YOUR ASSIGNMENT:
Keeping pictures out of the copy, restate each record word for word.

RECORDS PROVIDED:
*** Begin section ***
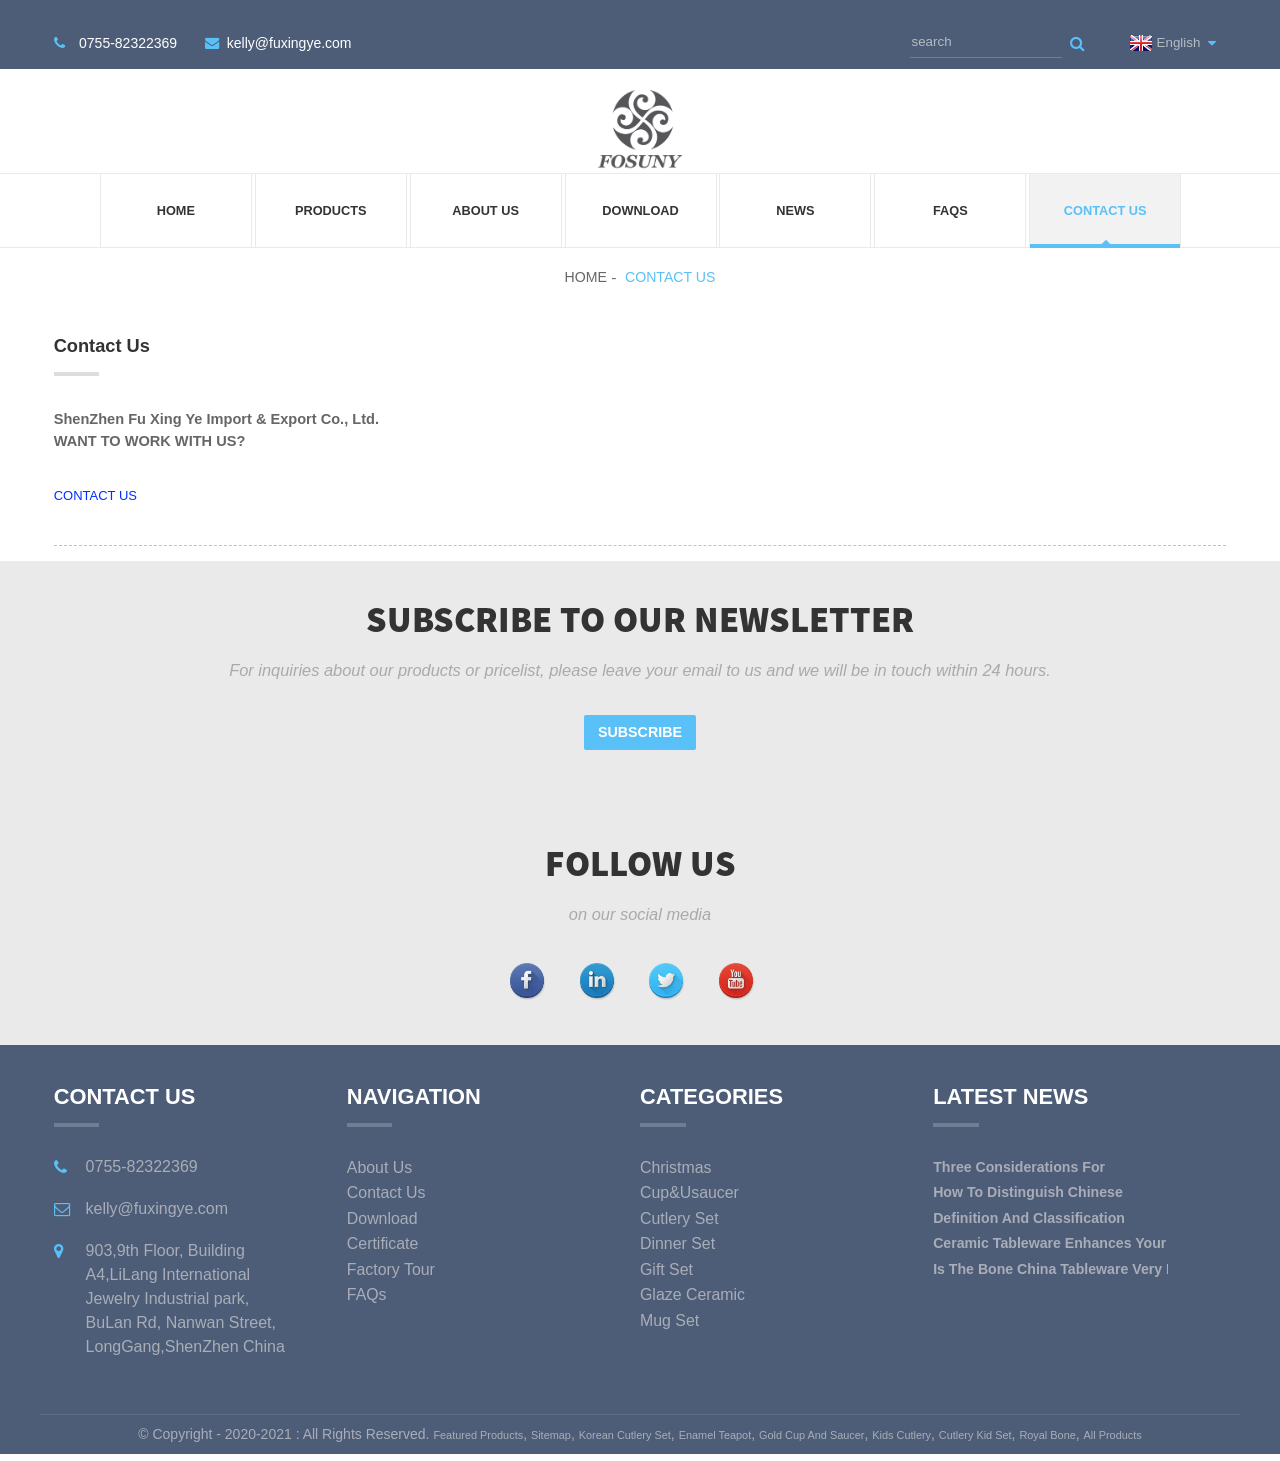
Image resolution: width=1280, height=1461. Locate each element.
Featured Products (430, 1420)
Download (640, 195)
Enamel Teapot (727, 1420)
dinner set (679, 1229)
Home (176, 195)
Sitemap (521, 1420)
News (795, 195)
*** End section ***
OUTPUT:
Image resolution: width=1280, height=1461. Locate each element.
Featured Products (430, 1420)
Download (640, 195)
Enamel Teapot (727, 1420)
dinner set (679, 1229)
Home (176, 195)
Sitemap (521, 1420)
News (795, 195)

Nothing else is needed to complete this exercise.